*Brief*
Leaving out all images, return the entries below exactly.

- - - - - - -

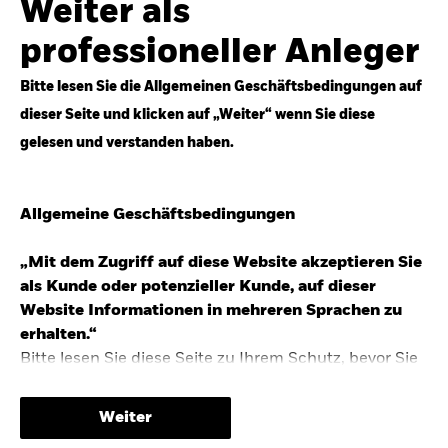
Weiter als
Top-Anlageideen für robustere Portfolios.
professioneller Anleger
Anlageperspektiven 2026 entdecken
Bitte lesen Sie die Allgemeinen Geschäftsbedingungen auf
dieser Seite und klicken auf „Weiter“ wenn Sie diese
gelesen und verstanden haben.
STUDIE 2025
Allgemeine Geschäftsbedingungen
People & Money Studie – mehr
Investmenttrends in Deutschland
„Mit dem Zugriff auf diese Website akzeptieren Sie
als Kunde oder potenzieller Kunde, auf dieser
Bericht entdecken
Website Informationen in mehreren Sprachen zu
erhalten.“
Bitte lesen Sie diese Seite zu Ihrem Schutz, bevor Sie
fortfahren, da sie bestimmte gesetzliche
TRENDS & IDEEN
Beschränkungen für die Verbreitung dieser
Weiter
Informationen enthält sowie Informationen darüber,
Entdecken Sie unsere makroökonomischen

- - - - - - -

*Your response*
Weiter als
Top-Anlageideen für robustere Portfolios.
professioneller Anleger
Anlageperspektiven 2026 entdecken
Bitte lesen Sie die Allgemeinen Geschäftsbedingungen auf
dieser Seite und klicken auf „Weiter“ wenn Sie diese
gelesen und verstanden haben.
STUDIE 2025
Allgemeine Geschäftsbedingungen
People & Money Studie – mehr
Investmenttrends in Deutschland
„Mit dem Zugriff auf diese Website akzeptieren Sie
als Kunde oder potenzieller Kunde, auf dieser
Bericht entdecken
Website Informationen in mehreren Sprachen zu
erhalten.“
Bitte lesen Sie diese Seite zu Ihrem Schutz, bevor Sie
fortfahren, da sie bestimmte gesetzliche
TRENDS & IDEEN
Beschränkungen für die Verbreitung dieser
Weiter
Informationen enthält sowie Informationen darüber,
Entdecken Sie unsere makroökonomischen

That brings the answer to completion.